Following the heinous attacks of 11 September 2001 in the United States, the international community unanimously declared the Global War on International Terrorism. The Government of Afghanistan and its partners in the international community have made tremendous progress in improving the lives of ordinary Afghans and creating conditions allowing them to live a life free from the fear of the threat of terrorism. Nevertheless, terrorist elements and enemies of peace and security in Afghanistan remain active: attacking schools, clinics, teachers, students- particularly young girls, doctors, humanitarian workers, government employees as well as Afghan and international security forces.

Terrorists operate across borders and use every available weapon, technique and opportunity to reach their destructive goals. They seek to deprive Afghans of their every basic right, and violate every norm of international law, particularly international humanitarian and human rights laws.

The people of Afghanistan, as well as other innocent people around the world, continue to experience horrific acts of terror and violence in their daily lives. We must intensify, and better coordinate, our efforts, in order to protect our people from this brutality.

Madam Chairperson,

For its part, Afghanistan reaffirms its strong commitment to fight against terrorism and    strongly condemns of all acts of terrorism and extremism. We remain convinced that terrorism, in all its forms, and manifestations, and irrespective of motivation or objective, committed by whomever, wherever, and for whatever purposes, can never be justified. Terrorism cannot be associated with any religion, nationality, race, faith, or culture, but is an evil that afflicts us all.

As an active partner of the international community in the war against terrorism and extremism, Afghanistan has taken specific measures at the national, regional and international levels to secure peace and stability in Afghanistan and in our region.
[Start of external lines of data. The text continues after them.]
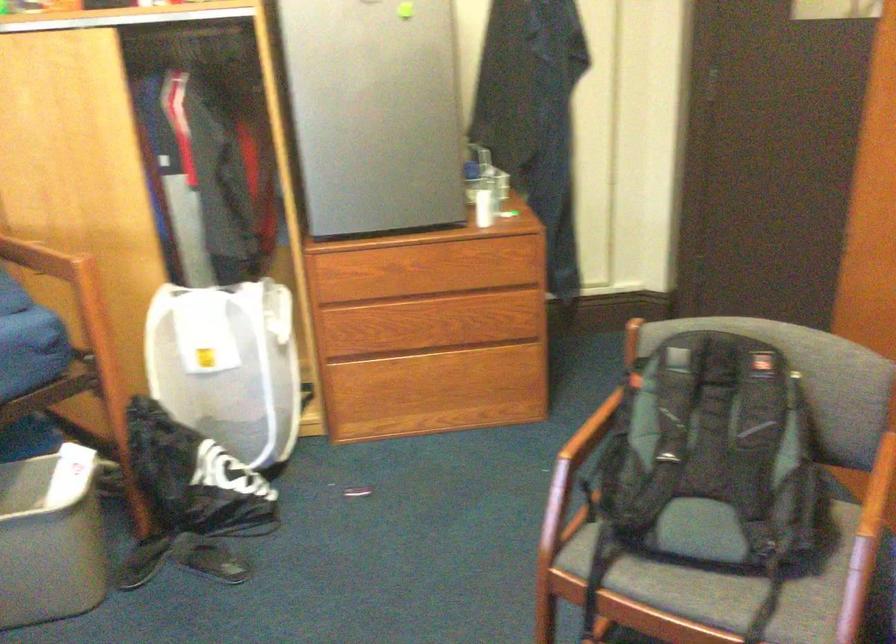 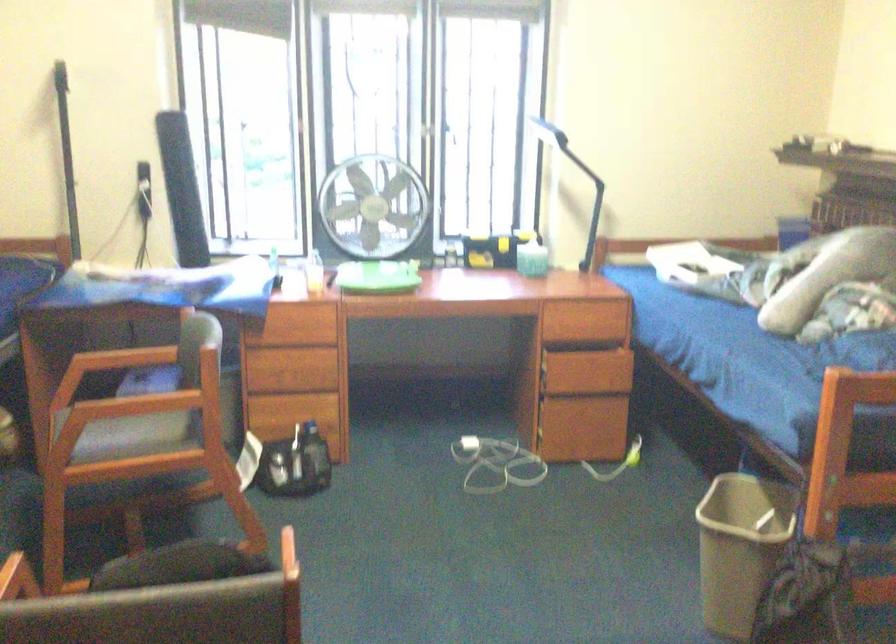 Find the pixel in the second image that matches (x=83, y=505) in the first image.

(741, 547) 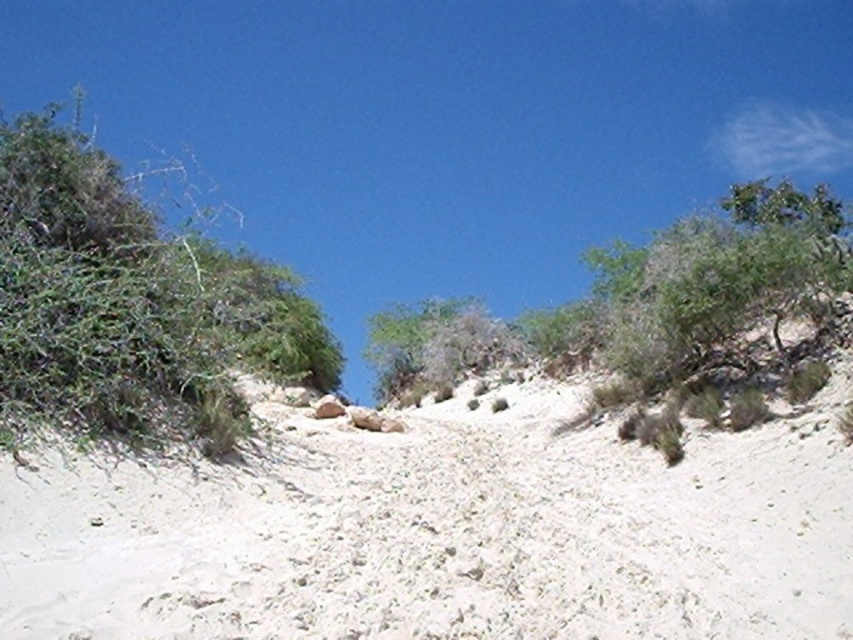 Question: Does white sandy at center appear on the right side of green leafy bush at left?

Choices:
 (A) no
 (B) yes

Answer: (B)

Question: Which object is closer to the camera taking this photo?

Choices:
 (A) green leafy bush at left
 (B) white sandy at center

Answer: (B)

Question: Does white sandy at center have a lesser width compared to green leafy bush at left?

Choices:
 (A) no
 (B) yes

Answer: (A)

Question: Which of the following is the farthest from the observer?

Choices:
 (A) white sandy at center
 (B) green leafy bush at left

Answer: (B)

Question: Is white sandy at center thinner than green leafy bush at left?

Choices:
 (A) yes
 (B) no

Answer: (B) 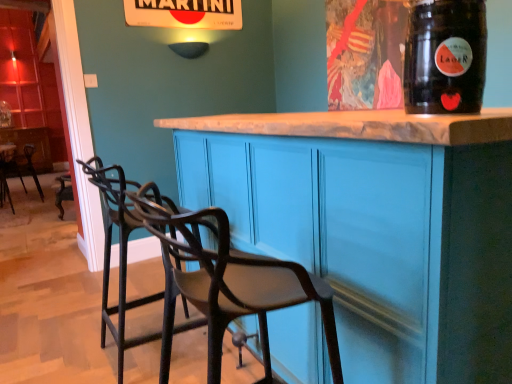 Question: Considering the relative sizes of brushed metal table at left and black metal chair at left, which is the 1th chair in back-to-front order, in the image provided, is brushed metal table at left shorter than black metal chair at left, which is the 1th chair in back-to-front order,?

Choices:
 (A) yes
 (B) no

Answer: (B)

Question: Does brushed metal table at left have a lesser width compared to black metal chair at left, the first chair when ordered from left to right?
Afghanistan has adopted numerous terrorism-related laws and regulations, inter alia:

– Forbidding the paying of ransoms to those who are subject to sanctions as a result of their connection to Al Qaeda or the Taliban according to SC resolution 1904 adopted on December 2009,

– Mandating Afghanistan’s full cooperation with the subsidiary bodies of the Security Council related to counterterrorism namely 1267, 1373, and 1540,

– Combating the Financing of Terrorism,

– Combating Terrorist Criminalities,

– Combating money laundering and other criminal income

– Establishing a Financial Transaction and report Analysis Center, within the Central Bank of Afghanistan,

-Ratifying the UN Convention against Corruption,

– Establishing the Council of Scholars and Religious Leaders to advocate against terrorism as an anti-Peace and anti-Islamic action

– Creating independent national authorities and departments for counter terrorism within the relevant ministries to detect and study the phenomena of terrorism and its supporting elements, track terrorist elements, watch over banking and financial institutions, and freeze suspected accounts in implementation of Security Council Resolution 1822 (2008).

– Appointing a National Focal Point to the National Counter-Terrorism Focal Points group.

– Establishing an Inter Ministerial Working Group (IMWG) within the Ministry of Foreign Affairs to coordinate the implementation of all international conventions and protocols, as well as General Assembly and Security Council resolutions relating to international terrorism.

-        Requiring the Afghan National Security Forces including the ANA and the ANP, alongside international military forces, to take more responsibility for combating terrorism, providing stability and protecting the Afghan people.

In addition:

Afghanistan has joined all international Protocols and Conventions against International Terrorism,

Afghanistan has joined the Global Initiative Combating Nuclear Terrorism,

Afghanistan has provided or is finalizing its national reports to the relevant UN SC Committee secretariats,

Afghanistan is working closely with the 1267 and Counter Terrorism Committee (CTC) and other bodies regarding the listing and delisting of individuals and entities, on the basis a fair and clear procedure, including the delisting of individuals who join the stabilization process in the country and accept the Constitution,

Afghan delegations have participated actively in International Workshops on anti-terrorism, sponsored and financed by donor countries through the CTC, UNODC and other UN agencies.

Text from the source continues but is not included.